>>>>>
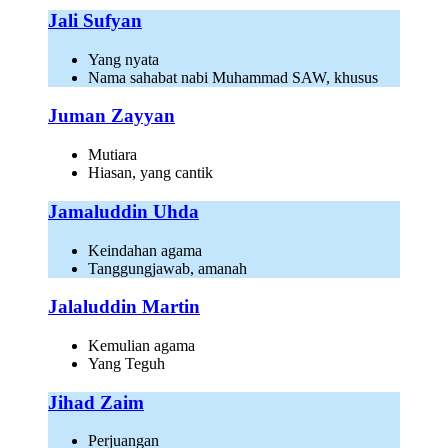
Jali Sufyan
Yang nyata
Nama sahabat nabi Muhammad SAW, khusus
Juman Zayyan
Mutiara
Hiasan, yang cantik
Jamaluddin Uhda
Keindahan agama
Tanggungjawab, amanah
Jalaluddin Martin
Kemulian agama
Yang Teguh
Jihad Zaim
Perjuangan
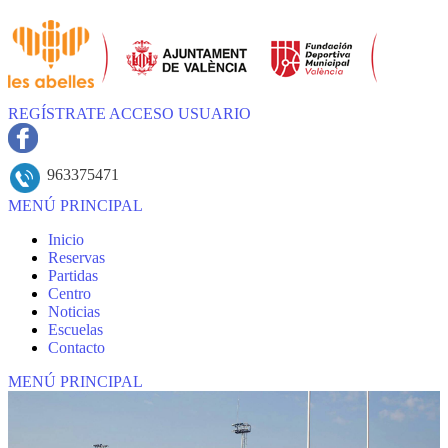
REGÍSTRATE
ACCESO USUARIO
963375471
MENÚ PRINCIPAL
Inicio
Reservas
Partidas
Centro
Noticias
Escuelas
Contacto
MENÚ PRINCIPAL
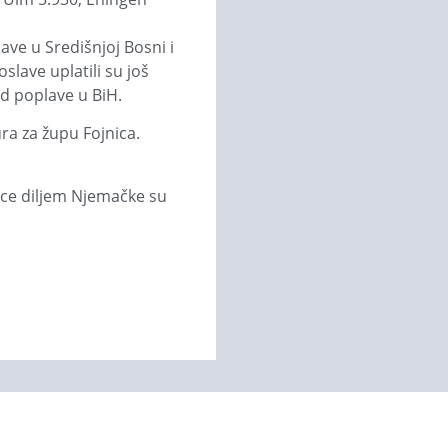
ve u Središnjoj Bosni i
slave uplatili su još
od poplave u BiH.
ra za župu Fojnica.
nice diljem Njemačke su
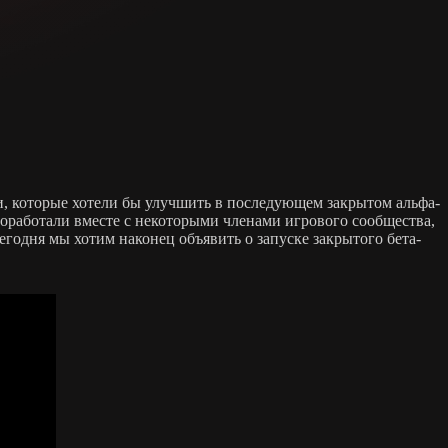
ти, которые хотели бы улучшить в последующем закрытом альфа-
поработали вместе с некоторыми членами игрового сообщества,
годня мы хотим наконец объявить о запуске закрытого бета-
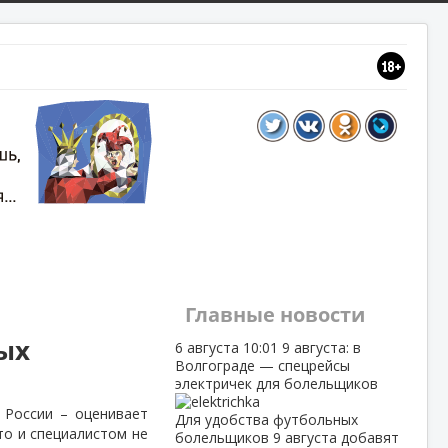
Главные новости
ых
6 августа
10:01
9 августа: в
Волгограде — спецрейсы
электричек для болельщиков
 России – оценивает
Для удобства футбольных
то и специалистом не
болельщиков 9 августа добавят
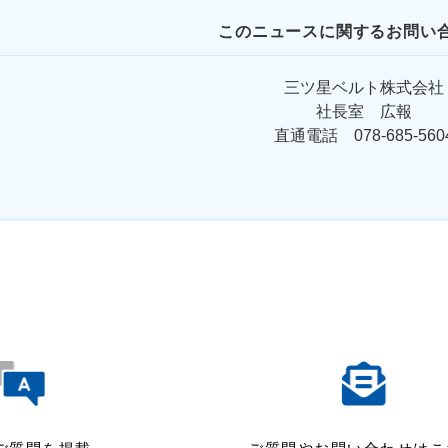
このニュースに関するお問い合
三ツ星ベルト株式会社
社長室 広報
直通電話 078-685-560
<<<<<
WORK INSTRUCTIONS — Using the listing above, list every line in which the string "болельщиков" occurs.

RESULT OF THE TASK —
электричек для болельщиков
болельщиков 9 августа добавят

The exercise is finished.